▶ _What the exercise asks_
Leaving out all pictures, reproduce the entries below exactly, from the first line through the line that contains "currency pairs. They".

------ Material for the task

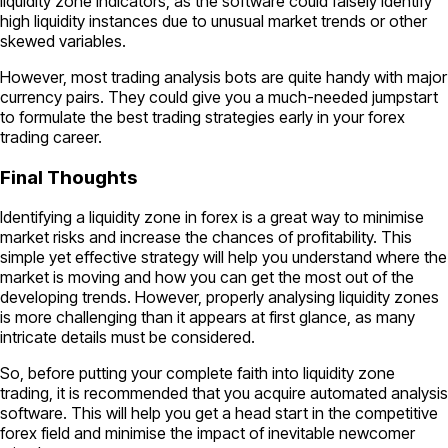
liquidity zone indicators, as the software could falsely identify
high liquidity instances due to unusual market trends or other
skewed variables.
However, most trading analysis bots are quite handy with major
currency pairs. They could give you a much-needed jumpstart
to formulate the best trading strategies early in your forex
trading career.
Final Thoughts
Identifying a liquidity zone in forex is a great way to minimise
market risks and increase the chances of profitability. This
simple yet effective strategy will help you understand where the
market is moving and how you can get the most out of the
developing trends. However, properly analysing liquidity zones
is more challenging than it appears at first glance, as many
intricate details must be considered.
So, before putting your complete faith into liquidity zone
trading, it is recommended that you acquire automated analysis
software. This will help you get a head start in the competitive
forex field and minimise the impact of inevitable newcomer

------------

▶ _Completed task_
liquidity zone indicators, as the software could falsely identify
high liquidity instances due to unusual market trends or other
skewed variables.
However, most trading analysis bots are quite handy with major
currency pairs. They could give you a much-needed jumpstart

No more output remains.